Tainted Cadbury Chocolate Turns Up at Chinese Factory

Hong Kong said Sunday it found two Cadbury chocolate products contained considerably more of the industrial chemical melamine than the city's legal limit in a growing scandal over tainted food made in China.

Iran banned imports of all dairy products from China because of the contamination concerns, state radio reported.

In China, the food safety watchdog said no traces of the melamine were found in new tests of milk powder sold domestically, as officials sought to restore public trust in dairy products.

Baby formula containing melamine has been blamed for killing four infants and sickening more than 54,000 with kidney stones and other ailments in China.

Chinese authorities suspect suppliers trying to boost output diluted their milk, adding melamine because its nitrogen content can fool tests measuring protein content.

The scandal has sparked global concern about Chinese food imports and recalls in several countries of Chinese-made products including milk powders, cookies and candies.

Hong Kong's food safety agency said samples of two chocolate products made by British candy maker Cadbury at its Beijing factory contained considerably more melamine than the city's legal limit of 2.5 parts per million.

The two items were among 11 Chinese-made products that have already been recalled by Cadbury in parts of Asia and the Pacific.

Hong Kong's Center for Food Safety said Cadbury's Dairy Milk Hazelnut Chocolate Bulk Pack contained 56 parts per million of melamine, while Dairy Milk Cookies Chocolate contained 6.9 parts per million.

Calls to Cadbury offices in London and Asia Pacific went unanswered Sunday.

In Iran, the Health Ministry said the ban on imports of dairy products from China is in place until further notice, according to state radio. The ministry is assigning health workers to destroy suspect Chinese dairy products currently on the Iranian market.

China's government has been struggling to contain the damage from widespread contamination of milk supplies, castigating local officials for negligence while promising to keep stores supplied with clean milk.

The latest tests of 129 batches of baby formula and 212 batches of other kinds of milk powder showed they were free from melamine contamination, the General Administration of Quality Supervision, Inspection and Quarantine said on its Web site.

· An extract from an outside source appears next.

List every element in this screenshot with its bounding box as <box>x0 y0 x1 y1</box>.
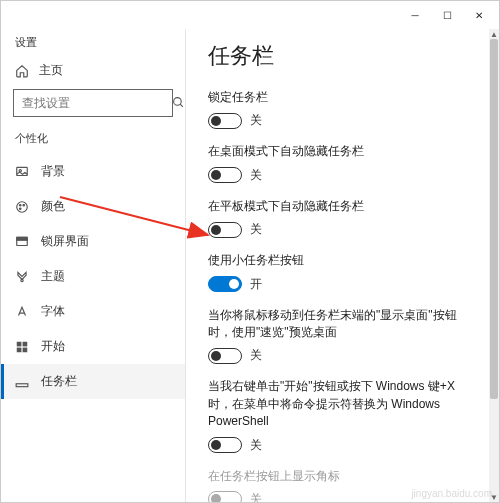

The tests were on baby formula and other kinds of milk powder produced after Sept. 14, when the scandal broke, the watchdog said. Quality supervisors have been stationed in baby milk powder production facilities to oversee the process.

The Agriculture Ministry said it is providing subsidies to Chinese dairy farmers badly hit by declining demand for milk. Many farmers have been tossing out raw milk as they are squeezed by feed costs they cannot recoup due to waning demand.

The ministry's statement did not give details of the subsidy plan.